Tra gli slogan risuonavano «Proteggete i posti di lavoro», «È tempo di regole» e «Non aspettate, regolamentate». Uno dei robot, Agibot A3, ha «dichiarato» ai giornalisti che la tecnologia presente è già una realtà.
Il Ministro degli Affari Digitali Krzysztof Gawkowski è andato incontro ai partecipanti. Ha sottolineato che la Polonia è stata il primo paese dell'UE ad aver introdotto la sorveglianza sul mercato dell'IA e ha annunciato la creazione della Commissione per lo Sviluppo e la Sicurezza dell'Intelligenza Artificiale, oltre a «sandbox» regolatorie per testare le soluzioni.

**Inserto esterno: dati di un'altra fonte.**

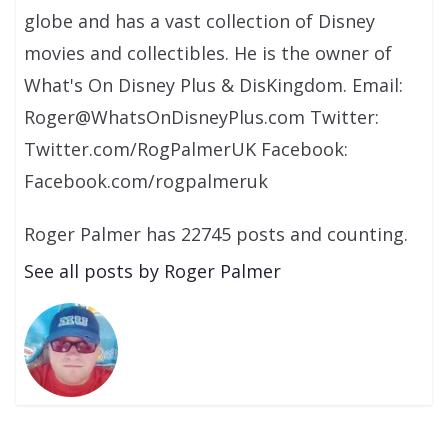
globe and has a vast collection of Disney
movies and collectibles. He is the owner of
What's On Disney Plus & DisKingdom. Email:
Roger@WhatsOnDisneyPlus.com Twitter:
Twitter.com/RogPalmerUK Facebook:
Facebook.com/rogpalmeruk
Roger Palmer has 22745 posts and counting.
See all posts by Roger Palmer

Kuliś ha aggiunto che gli organizzatori sentono la responsabilità di informare la società sui rapidi cambiamenti tecnologici, che personalmente li spaventano. I robot sono stati utilizzati simbolicamente: la manifestazione ha dimostrato che le tecnologie sono già qui e la questione della preparazione ad esse è urgente.
Cosa accadrà se le regolamentazioni non terranno il passo con la velocità dello sviluppo?
L'iniziativa non è contraria alle tecnologie in quanto tali, ma sottolinea la necessità di regole che proteggano i lavoratori. La società Delta Robots, che ha fornito le macchine, ha riconosciuto anche l'aspetto di PR della campagna.